Problem to work on:
From the entries that follow, copy each line in which "Media" appears.
----
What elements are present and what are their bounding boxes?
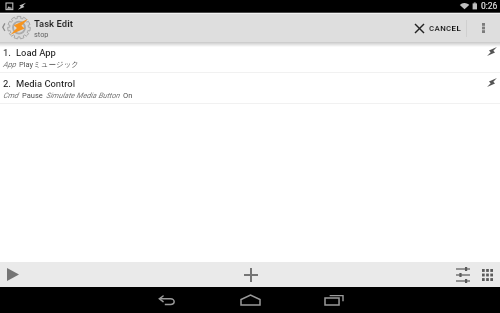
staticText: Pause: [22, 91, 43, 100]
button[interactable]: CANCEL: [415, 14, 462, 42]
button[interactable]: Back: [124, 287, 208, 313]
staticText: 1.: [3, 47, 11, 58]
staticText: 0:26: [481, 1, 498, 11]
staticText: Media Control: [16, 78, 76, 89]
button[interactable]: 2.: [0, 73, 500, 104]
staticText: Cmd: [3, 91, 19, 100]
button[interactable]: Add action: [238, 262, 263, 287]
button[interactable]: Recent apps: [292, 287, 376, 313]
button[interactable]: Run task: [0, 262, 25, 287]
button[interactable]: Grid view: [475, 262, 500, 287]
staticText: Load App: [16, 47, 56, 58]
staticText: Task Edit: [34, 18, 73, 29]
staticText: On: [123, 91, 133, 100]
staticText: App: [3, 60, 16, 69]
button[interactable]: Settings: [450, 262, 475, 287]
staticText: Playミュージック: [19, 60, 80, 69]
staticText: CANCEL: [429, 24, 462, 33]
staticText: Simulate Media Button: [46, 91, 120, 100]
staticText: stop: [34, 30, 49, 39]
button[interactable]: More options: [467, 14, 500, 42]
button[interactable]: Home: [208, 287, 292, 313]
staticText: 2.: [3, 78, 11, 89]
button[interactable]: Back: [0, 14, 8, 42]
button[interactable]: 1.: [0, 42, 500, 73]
----
Exercise result:
staticText: Media Control: [16, 78, 76, 89]
staticText: Simulate Media Button: [46, 91, 120, 100]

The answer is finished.